True, it's not literally the only way. Merging the selfie/RGB camera with the infrared Face ID camera is a future possibility, but the technology to do that still isn't quite ready to allow this in a way that wouldn't compromise the functions of both cameras in noticeable ways that probably couldn't be resolved to Apple's satisfaction, at least not yet.
With the technology Apple is currently using in its front-facing cameras, the lens of the IR camera needs a more pronounced, IR-optimized anti-reflective coating that would interfere with the clarity of the selfie camera, and there's also a dark red translucent filter panel above the IR camera's lens to minimize the amount of non-IR light that reaches the IR sensor, and this would interfere with taking normal photos even more, making all of them dark red.
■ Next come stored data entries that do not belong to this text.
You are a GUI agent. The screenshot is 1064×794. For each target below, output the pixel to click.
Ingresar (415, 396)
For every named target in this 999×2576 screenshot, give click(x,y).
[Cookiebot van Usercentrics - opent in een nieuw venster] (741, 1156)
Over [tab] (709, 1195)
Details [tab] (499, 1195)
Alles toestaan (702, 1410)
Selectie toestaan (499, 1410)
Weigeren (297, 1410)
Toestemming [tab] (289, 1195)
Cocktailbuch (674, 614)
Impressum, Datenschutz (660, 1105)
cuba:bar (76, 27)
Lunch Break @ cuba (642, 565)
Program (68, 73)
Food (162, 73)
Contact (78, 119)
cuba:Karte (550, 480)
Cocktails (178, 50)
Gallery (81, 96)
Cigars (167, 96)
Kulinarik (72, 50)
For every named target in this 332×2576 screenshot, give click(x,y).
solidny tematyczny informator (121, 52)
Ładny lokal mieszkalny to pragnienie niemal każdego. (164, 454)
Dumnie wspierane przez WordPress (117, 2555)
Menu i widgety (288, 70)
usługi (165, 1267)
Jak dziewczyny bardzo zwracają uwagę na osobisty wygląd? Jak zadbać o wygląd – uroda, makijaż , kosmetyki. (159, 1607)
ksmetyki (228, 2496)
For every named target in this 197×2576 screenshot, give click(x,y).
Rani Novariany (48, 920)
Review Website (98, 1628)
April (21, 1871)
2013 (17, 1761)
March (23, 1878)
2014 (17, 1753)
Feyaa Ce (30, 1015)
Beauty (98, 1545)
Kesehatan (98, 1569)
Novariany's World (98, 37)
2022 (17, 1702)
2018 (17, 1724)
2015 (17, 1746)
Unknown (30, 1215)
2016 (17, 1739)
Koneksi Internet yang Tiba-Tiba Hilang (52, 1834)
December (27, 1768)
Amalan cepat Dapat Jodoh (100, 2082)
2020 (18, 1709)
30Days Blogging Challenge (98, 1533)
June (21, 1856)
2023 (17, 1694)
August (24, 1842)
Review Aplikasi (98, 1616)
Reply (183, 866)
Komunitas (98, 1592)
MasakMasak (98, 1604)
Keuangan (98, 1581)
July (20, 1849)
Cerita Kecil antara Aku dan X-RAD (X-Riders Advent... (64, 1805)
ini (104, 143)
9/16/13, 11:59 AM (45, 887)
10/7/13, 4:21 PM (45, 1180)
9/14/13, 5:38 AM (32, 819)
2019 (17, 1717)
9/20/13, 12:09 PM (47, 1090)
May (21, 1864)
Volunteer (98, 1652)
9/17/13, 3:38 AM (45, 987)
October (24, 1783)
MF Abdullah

If you optimize a lens for good selfie quality, IR sharpness can suffer, and vice versa, largely because the focal point for visible and IR light are different, and computational fixes aren't able to entirely compensate for this.
A normal RGB sensor also has a filter that blocks a lot of IR since that's needed to get the best quality RGB images, while an IR camera wants high transmission of infrared light (about 940 nm) and rejects visible light. If you let a normal RGB sensor see IR, you get color contamination and focus shifts.
To make one sensor and one lens work for both IR and visible light, you’d need a switchable filter system, like a mechanical IR-cut filter like many DSLR/mirrorless cameras use, or one that's electrically switchable, or some other approach. Another method would be a beam splitter prism that would direct light to two different sensors, but that would reduce the light that reaches the sensors, and probably wouldn't reduce the footprint of the camera module.
Also, all these methods would add complexity, and thus lower reliability, which Apple would probably want to avoid versus maintaining the simpler current two-camera approach. Any such methods would also add a significant amount of thickness to the camera module, and it's already so thick that it's one of the reasons iPhones have a "plateau" on the rear.